EXERCISE OBJECTIVE: Show every line below where "我需要先仔细阅读提供的资料" can be found.

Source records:
━━━

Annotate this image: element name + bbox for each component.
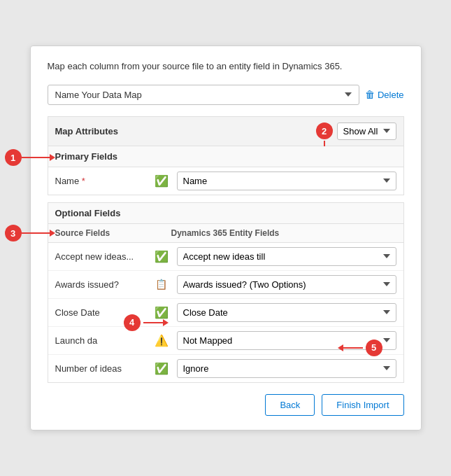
- optional-select-2[interactable]: Close Date: [177, 303, 396, 322]
- intro-text: Map each column from your source file to…: [48, 60, 404, 73]
- annotation-5-group: 5: [338, 340, 382, 356]
- annotation-2: 2: [316, 122, 333, 139]
- name-field-select[interactable]: Name: [177, 172, 396, 190]
- annotation-4-arrow: [143, 319, 169, 326]
- annotation-1-arrow: [22, 154, 55, 161]
- annotation-4-group: 4: [124, 314, 169, 331]
- primary-fields-section: Primary Fields Name * ✅ Name: [48, 146, 404, 195]
- check-icon: ✅: [155, 174, 169, 188]
- dialog-footer: Back Finish Import: [48, 394, 404, 416]
- optional-source-3: Launch da: [55, 335, 146, 346]
- optional-field-row-1: Awards issued? 📋 Awards issued? (Two Opt…: [48, 271, 403, 299]
- annotation-4: 4: [124, 314, 141, 331]
- check-icon-0: ✅: [155, 250, 169, 263]
- data-map-select[interactable]: Name Your Data Map: [48, 85, 359, 105]
- doc-icon-1: 📋: [155, 279, 167, 290]
- optional-field-row-4: Number of ideas ✅ 5: [48, 355, 403, 382]
- optional-select-0[interactable]: Accept new ideas till: [177, 247, 396, 266]
- back-button[interactable]: Back: [265, 394, 315, 416]
- import-dialog: Map each column from your source file to…: [30, 46, 422, 430]
- show-all-select[interactable]: Show All: [337, 122, 396, 140]
- optional-fields-label: Optional Fields: [55, 208, 121, 218]
- delete-button[interactable]: 🗑 Delete: [365, 89, 404, 100]
- optional-field-row-0: Accept new ideas... ✅ Accept new ideas t…: [48, 243, 403, 271]
- annotation-5: 5: [366, 340, 382, 356]
- primary-fields-label: Primary Fields: [55, 151, 118, 162]
- optional-source-1: Awards issued?: [55, 279, 146, 290]
- delete-icon: 🗑: [365, 89, 375, 100]
- required-star: *: [82, 176, 85, 186]
- data-map-row: Name Your Data Map 🗑 Delete: [48, 85, 404, 105]
- annotation-3: 3: [5, 225, 22, 241]
- optional-field-row-2: Close Date ✅ Close Date: [48, 299, 403, 327]
- name-field-icon: ✅: [152, 174, 171, 188]
- optional-source-0: Accept new ideas...: [55, 251, 146, 262]
- annotation-3-arrow: [22, 230, 55, 237]
- warning-icon-3: ⚠️: [155, 334, 169, 347]
- name-field-label: Name *: [55, 176, 146, 186]
- check-icon-4: ✅: [155, 362, 169, 375]
- optional-icon-3: 4 ⚠️: [152, 334, 171, 347]
- name-field-row: Name * ✅ Name: [48, 167, 403, 195]
- map-attributes-label: Map Attributes: [55, 126, 119, 136]
- finish-import-button[interactable]: Finish Import: [322, 394, 403, 416]
- optional-fields-section: Optional Fields Source Fields Dynamics 3…: [48, 202, 404, 383]
- optional-source-4: Number of ideas: [55, 363, 146, 374]
- optional-icon-1: 📋: [152, 279, 171, 290]
- annotation-5-arrow: [338, 344, 363, 351]
- optional-select-4[interactable]: Ignore: [177, 359, 396, 378]
- optional-select-4-container: 5 Ignore: [177, 359, 396, 378]
- optional-fields-label-row: Optional Fields: [48, 203, 403, 224]
- optional-icon-0: ✅: [152, 250, 171, 263]
- source-fields-col-header: Source Fields: [55, 228, 146, 238]
- optional-col-headers: Source Fields Dynamics 365 Entity Fields: [48, 224, 403, 243]
- dynamics-col-header: Dynamics 365 Entity Fields: [171, 228, 396, 238]
- optional-select-1[interactable]: Awards issued? (Two Options): [177, 275, 396, 294]
- optional-icon-4: ✅: [152, 362, 171, 375]
- show-all-container: 2 Show All: [316, 122, 396, 140]
- annotation-1: 1: [5, 149, 22, 166]
- map-attributes-header: Map Attributes 2 Show All: [48, 116, 404, 146]
- primary-fields-label-row: Primary Fields: [48, 146, 403, 167]
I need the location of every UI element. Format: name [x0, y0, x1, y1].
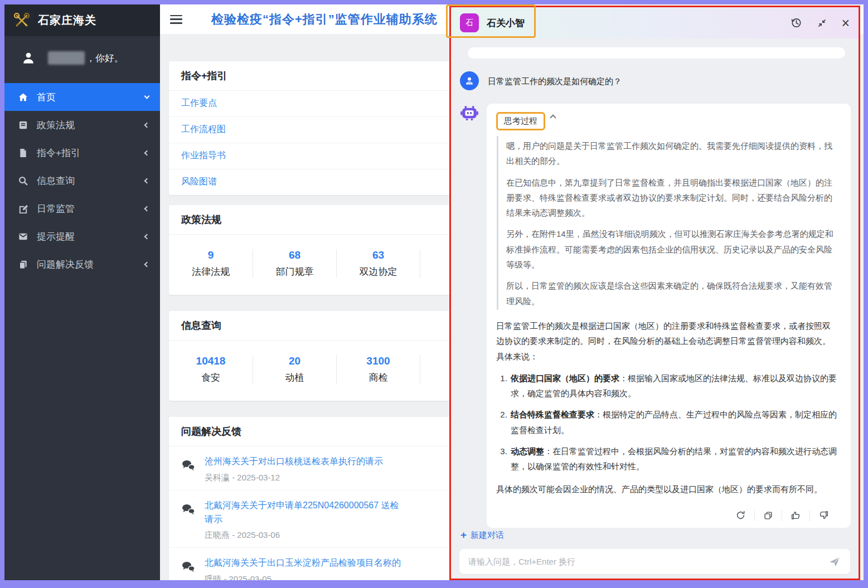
thinking-toggle[interactable]: 思考过程 [496, 112, 837, 130]
redacted-username [48, 51, 85, 65]
stat-value: 10418 [169, 355, 253, 367]
new-chat-button[interactable]: + 新建对话 [460, 529, 850, 541]
copy-icon[interactable] [754, 510, 782, 521]
chat-assistant-panel: 石 石关小智 × 日常监管工作的频次是如何确定的？ [449, 6, 860, 580]
chevron-up-icon [550, 114, 556, 120]
chat-input[interactable] [468, 557, 828, 566]
sidebar-item-label: 指令+指引 [37, 147, 145, 159]
chat-bubbles-icon [181, 503, 196, 516]
assistant-message-bubble: 思考过程 嗯，用户的问题是关于日常监管工作频次如何确定的。我需要先仔细阅读提供的… [487, 104, 851, 528]
chat-message-area: 日常监管工作的频次是如何确定的？ [451, 38, 859, 579]
sidebar: 石家庄海关 ，你好。 首页 政策法规 指令+指引 [4, 4, 160, 580]
book-icon [18, 120, 28, 130]
sidebar-item-problem-feedback[interactable]: 问题解决反馈 [4, 250, 160, 278]
stat-label: 双边协定 [337, 265, 420, 278]
feedback-title: 沧州海关关于对出口核桃送检表单执行的请示 [205, 455, 383, 469]
new-chat-label: 新建对话 [471, 530, 504, 541]
feedback-meta: 吴科瀛 - 2025-03-12 [205, 473, 383, 483]
chevron-left-icon [144, 150, 150, 155]
stat-laws[interactable]: 9 法律法规 [169, 249, 253, 278]
hamburger-menu-icon[interactable] [170, 15, 182, 24]
copy-pages-icon [18, 259, 28, 270]
collapse-icon[interactable] [816, 17, 828, 29]
chat-input-bar [459, 549, 850, 574]
sidebar-menu: 首页 政策法规 指令+指引 信息查询 日常监管 [4, 83, 160, 278]
chevron-left-icon [144, 206, 150, 211]
brand-name: 石家庄海关 [38, 13, 96, 28]
regenerate-icon[interactable] [727, 510, 754, 521]
user-icon [21, 51, 36, 65]
app-window: 石家庄海关 ，你好。 首页 政策法规 指令+指引 [0, 0, 868, 588]
assistant-message-row: 思考过程 嗯，用户的问题是关于日常监管工作频次如何确定的。我需要先仔细阅读提供的… [460, 104, 852, 528]
stat-value: 20 [253, 355, 336, 367]
chat-bubbles-icon [181, 561, 196, 573]
stat-commodity[interactable]: 3100 商检 [336, 355, 420, 384]
answer-list: 依据进口国家（地区）的要求：根据输入国家或地区的法律法规、标准以及双边协议的要求… [496, 371, 837, 474]
stat-food-safety[interactable]: 10418 食安 [169, 355, 253, 384]
message-actions [496, 510, 837, 521]
stat-label: 法律法规 [169, 265, 253, 278]
answer-outro: 具体的频次可能会因企业的情况、产品的类型以及进口国家（地区）的要求而有所不同。 [496, 482, 837, 497]
greeting-text: ，你好。 [86, 52, 124, 65]
edit-icon [18, 203, 28, 214]
chat-bubbles-icon [181, 459, 196, 472]
chevron-left-icon [144, 178, 150, 183]
chevron-left-icon [144, 234, 150, 239]
feedback-title: 北戴河海关关于对申请单225N04260000567 送检 请示 [205, 499, 399, 527]
thinking-content: 嗯，用户的问题是关于日常监管工作频次如何确定的。我需要先仔细阅读提供的资料，找出… [497, 136, 837, 310]
stat-animal-plant[interactable]: 20 动植 [253, 355, 336, 384]
thinking-label-annotation: 思考过程 [496, 112, 545, 130]
chat-header: 石 石关小智 × [451, 7, 859, 38]
stat-bilateral[interactable]: 63 双边协定 [336, 249, 420, 278]
stat-label: 商检 [337, 371, 420, 384]
feedback-meta: 庄晓燕 - 2025-03-06 [205, 530, 399, 541]
chat-footer: + 新建对话 [459, 529, 850, 574]
feedback-meta: 呼晴 - 2025-03-05 [205, 574, 401, 580]
sidebar-item-label: 日常监管 [37, 202, 145, 215]
search-icon [18, 176, 28, 186]
user-avatar [460, 71, 479, 90]
system-title: 检验检疫“指令+指引”监管作业辅助系统 [211, 11, 438, 28]
previous-message-remnant [468, 47, 845, 59]
stat-value: 3100 [337, 355, 420, 367]
sidebar-item-info-query[interactable]: 信息查询 [4, 167, 160, 195]
sidebar-item-directives[interactable]: 指令+指引 [4, 139, 160, 167]
thumbs-down-icon[interactable] [809, 510, 837, 521]
file-icon [18, 148, 28, 158]
stat-value: 9 [169, 249, 253, 261]
user-message-row: 日常监管工作的频次是如何确定的？ [460, 71, 852, 90]
stat-label: 食安 [169, 371, 253, 384]
home-icon [18, 92, 28, 103]
sidebar-item-label: 提示提醒 [37, 230, 145, 243]
robot-icon [460, 104, 479, 123]
assistant-avatar: 石 [460, 13, 479, 32]
stat-value: 63 [337, 249, 420, 261]
sidebar-item-policy[interactable]: 政策法规 [4, 111, 160, 139]
thinking-paragraph: 所以，日常监管的频次应该是综合这些因素来确定的，确保既符合法规要求，又能有效管理… [506, 278, 835, 309]
send-icon[interactable] [828, 555, 841, 568]
user-question: 日常监管工作的频次是如何确定的？ [488, 76, 622, 90]
answer-list-item: 结合特殊监督检查要求：根据特定的产品特点、生产过程中的风险点等因素，制定相应的监… [510, 407, 837, 438]
close-icon[interactable]: × [841, 16, 850, 30]
answer-list-item: 依据进口国家（地区）的要求：根据输入国家或地区的法律法规、标准以及双边协议的要求… [510, 371, 837, 401]
plus-icon: + [460, 529, 467, 541]
sidebar-item-home[interactable]: 首页 [4, 83, 160, 111]
stat-regulations[interactable]: 68 部门规章 [253, 249, 336, 278]
chat-title: 石关小智 [487, 17, 525, 30]
thumbs-up-icon[interactable] [782, 510, 809, 521]
stat-label: 动植 [253, 371, 336, 384]
stat-value: 68 [253, 249, 336, 261]
chevron-left-icon [144, 122, 150, 128]
sidebar-item-reminders[interactable]: 提示提醒 [4, 222, 160, 250]
feedback-title: 北戴河海关关于出口玉米淀粉产品检验项目名称的 [205, 556, 401, 570]
thinking-paragraph: 嗯，用户的问题是关于日常监管工作频次如何确定的。我需要先仔细阅读提供的资料，找出… [506, 138, 835, 169]
customs-keys-logo-icon [12, 11, 31, 30]
user-greeting: ，你好。 [4, 36, 160, 77]
chevron-left-icon [144, 261, 150, 267]
answer-intro: 日常监管工作的频次是根据进口国家（地区）的注册要求和特殊监督检查要求，或者按照双… [496, 318, 837, 364]
envelope-icon [18, 231, 28, 242]
stat-label: 部门规章 [253, 265, 336, 278]
sidebar-item-daily-supervision[interactable]: 日常监管 [4, 195, 160, 222]
history-clock-icon[interactable] [790, 17, 802, 29]
sidebar-item-label: 政策法规 [37, 119, 145, 132]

━━━

ANSWER FOR THE TASK:
thinking-content: 嗯，用户的问题是关于日常监管工作频次如何确定的。我需要先仔细阅读提供的资料，找出… [497, 136, 837, 310]
thinking-paragraph: 嗯，用户的问题是关于日常监管工作频次如何确定的。我需要先仔细阅读提供的资料，找出… [506, 138, 835, 169]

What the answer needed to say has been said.